EXERCISE BRIEF: Every line below that contains the word "element" must be copied.

DATA RECORDS:
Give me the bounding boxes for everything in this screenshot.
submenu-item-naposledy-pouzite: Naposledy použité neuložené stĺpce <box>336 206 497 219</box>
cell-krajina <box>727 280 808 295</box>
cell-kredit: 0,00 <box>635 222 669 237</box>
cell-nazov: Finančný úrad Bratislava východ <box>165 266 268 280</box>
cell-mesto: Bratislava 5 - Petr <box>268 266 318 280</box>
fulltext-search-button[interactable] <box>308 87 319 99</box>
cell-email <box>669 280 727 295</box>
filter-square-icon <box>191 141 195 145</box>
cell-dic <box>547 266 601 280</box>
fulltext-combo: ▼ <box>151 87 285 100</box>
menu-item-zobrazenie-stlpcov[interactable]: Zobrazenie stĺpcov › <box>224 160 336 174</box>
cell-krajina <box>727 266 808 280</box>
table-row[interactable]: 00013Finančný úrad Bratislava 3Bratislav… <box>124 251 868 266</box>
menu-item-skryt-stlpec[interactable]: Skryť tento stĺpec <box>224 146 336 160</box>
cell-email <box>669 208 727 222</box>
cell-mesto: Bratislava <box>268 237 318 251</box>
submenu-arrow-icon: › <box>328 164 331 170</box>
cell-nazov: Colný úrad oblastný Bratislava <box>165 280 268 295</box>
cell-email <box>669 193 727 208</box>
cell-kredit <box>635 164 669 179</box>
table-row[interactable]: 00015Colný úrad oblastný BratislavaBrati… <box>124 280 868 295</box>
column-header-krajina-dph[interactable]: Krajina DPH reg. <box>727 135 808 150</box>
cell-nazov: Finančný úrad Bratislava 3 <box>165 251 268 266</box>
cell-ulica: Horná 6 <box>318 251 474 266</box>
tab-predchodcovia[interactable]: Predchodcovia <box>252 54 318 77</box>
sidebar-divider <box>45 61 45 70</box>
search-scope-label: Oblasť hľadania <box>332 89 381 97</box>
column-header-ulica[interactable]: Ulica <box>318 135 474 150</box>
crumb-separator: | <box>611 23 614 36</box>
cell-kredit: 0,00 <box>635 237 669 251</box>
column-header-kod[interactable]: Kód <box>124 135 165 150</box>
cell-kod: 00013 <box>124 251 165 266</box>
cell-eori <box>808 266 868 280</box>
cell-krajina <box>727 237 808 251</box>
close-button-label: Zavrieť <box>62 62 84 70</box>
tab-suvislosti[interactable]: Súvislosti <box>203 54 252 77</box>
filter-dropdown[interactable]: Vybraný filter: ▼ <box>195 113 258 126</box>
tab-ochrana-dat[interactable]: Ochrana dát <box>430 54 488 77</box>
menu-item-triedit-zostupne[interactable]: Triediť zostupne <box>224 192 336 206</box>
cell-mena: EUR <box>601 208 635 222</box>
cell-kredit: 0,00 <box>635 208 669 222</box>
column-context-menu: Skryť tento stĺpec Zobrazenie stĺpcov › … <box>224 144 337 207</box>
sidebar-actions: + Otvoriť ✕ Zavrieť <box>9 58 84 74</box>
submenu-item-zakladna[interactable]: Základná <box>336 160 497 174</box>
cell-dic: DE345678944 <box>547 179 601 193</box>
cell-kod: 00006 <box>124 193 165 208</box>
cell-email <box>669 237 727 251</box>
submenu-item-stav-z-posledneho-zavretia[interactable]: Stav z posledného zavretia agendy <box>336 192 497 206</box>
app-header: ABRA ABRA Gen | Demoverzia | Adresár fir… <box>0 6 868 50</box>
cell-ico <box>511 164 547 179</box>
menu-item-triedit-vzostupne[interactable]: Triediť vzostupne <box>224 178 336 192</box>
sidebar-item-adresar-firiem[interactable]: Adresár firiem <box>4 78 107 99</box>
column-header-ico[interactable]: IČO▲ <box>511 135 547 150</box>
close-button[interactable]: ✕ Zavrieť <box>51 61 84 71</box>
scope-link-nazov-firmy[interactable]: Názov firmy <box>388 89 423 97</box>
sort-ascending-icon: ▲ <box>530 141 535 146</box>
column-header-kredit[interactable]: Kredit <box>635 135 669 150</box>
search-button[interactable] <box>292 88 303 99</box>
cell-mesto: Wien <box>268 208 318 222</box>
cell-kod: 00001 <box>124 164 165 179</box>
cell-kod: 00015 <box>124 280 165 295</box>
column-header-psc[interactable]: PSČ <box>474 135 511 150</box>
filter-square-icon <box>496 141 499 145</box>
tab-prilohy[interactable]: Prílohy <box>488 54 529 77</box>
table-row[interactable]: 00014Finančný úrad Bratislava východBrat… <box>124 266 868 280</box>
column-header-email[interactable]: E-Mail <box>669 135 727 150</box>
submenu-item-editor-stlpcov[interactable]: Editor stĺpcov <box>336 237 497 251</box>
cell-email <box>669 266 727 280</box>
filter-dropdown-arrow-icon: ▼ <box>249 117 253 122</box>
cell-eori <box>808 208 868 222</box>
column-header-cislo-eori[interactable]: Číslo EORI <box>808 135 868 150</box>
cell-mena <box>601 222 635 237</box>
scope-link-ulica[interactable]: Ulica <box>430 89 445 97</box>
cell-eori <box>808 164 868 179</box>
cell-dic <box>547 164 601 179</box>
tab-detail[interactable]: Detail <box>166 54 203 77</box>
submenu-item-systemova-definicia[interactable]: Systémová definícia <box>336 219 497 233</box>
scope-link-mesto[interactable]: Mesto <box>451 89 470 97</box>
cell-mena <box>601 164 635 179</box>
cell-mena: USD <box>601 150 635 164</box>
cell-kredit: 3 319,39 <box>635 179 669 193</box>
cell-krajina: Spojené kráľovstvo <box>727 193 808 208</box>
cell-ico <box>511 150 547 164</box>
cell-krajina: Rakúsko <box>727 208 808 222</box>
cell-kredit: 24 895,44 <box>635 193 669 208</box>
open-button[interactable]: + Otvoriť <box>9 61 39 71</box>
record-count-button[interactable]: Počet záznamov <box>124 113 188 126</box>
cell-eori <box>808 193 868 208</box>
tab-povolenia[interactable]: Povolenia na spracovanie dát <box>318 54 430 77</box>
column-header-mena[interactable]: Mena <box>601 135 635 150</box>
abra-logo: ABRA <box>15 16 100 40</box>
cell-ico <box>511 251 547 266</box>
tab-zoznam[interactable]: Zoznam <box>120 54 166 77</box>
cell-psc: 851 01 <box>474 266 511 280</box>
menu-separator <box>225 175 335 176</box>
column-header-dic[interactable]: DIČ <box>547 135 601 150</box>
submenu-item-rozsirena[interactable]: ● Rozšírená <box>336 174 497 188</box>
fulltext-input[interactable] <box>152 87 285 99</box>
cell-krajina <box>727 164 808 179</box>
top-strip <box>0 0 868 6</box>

--

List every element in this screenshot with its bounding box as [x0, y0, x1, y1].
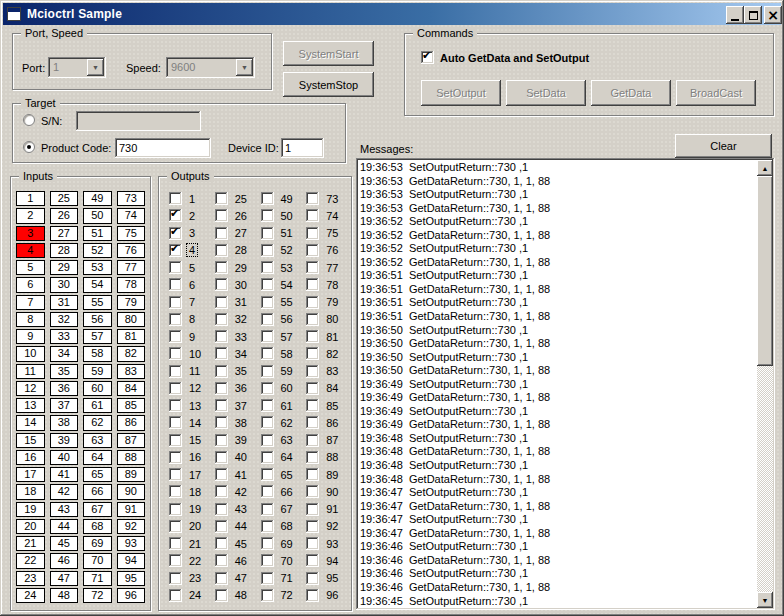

---

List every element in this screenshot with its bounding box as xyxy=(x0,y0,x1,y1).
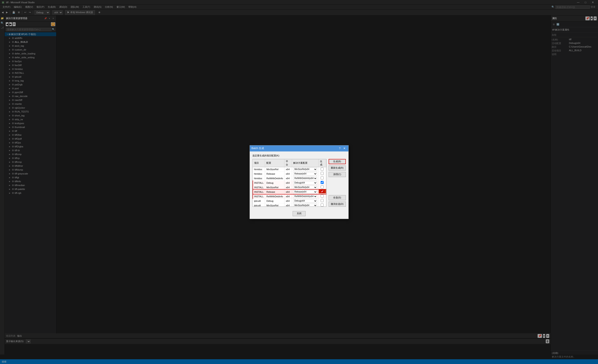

RESPONSE TO THE EXERCISE:
List every element in this screenshot with its bounding box as [x0, y0, x1, y1].
List every element in this screenshot with its bounding box as xyxy=(x0,y0,x1,y1).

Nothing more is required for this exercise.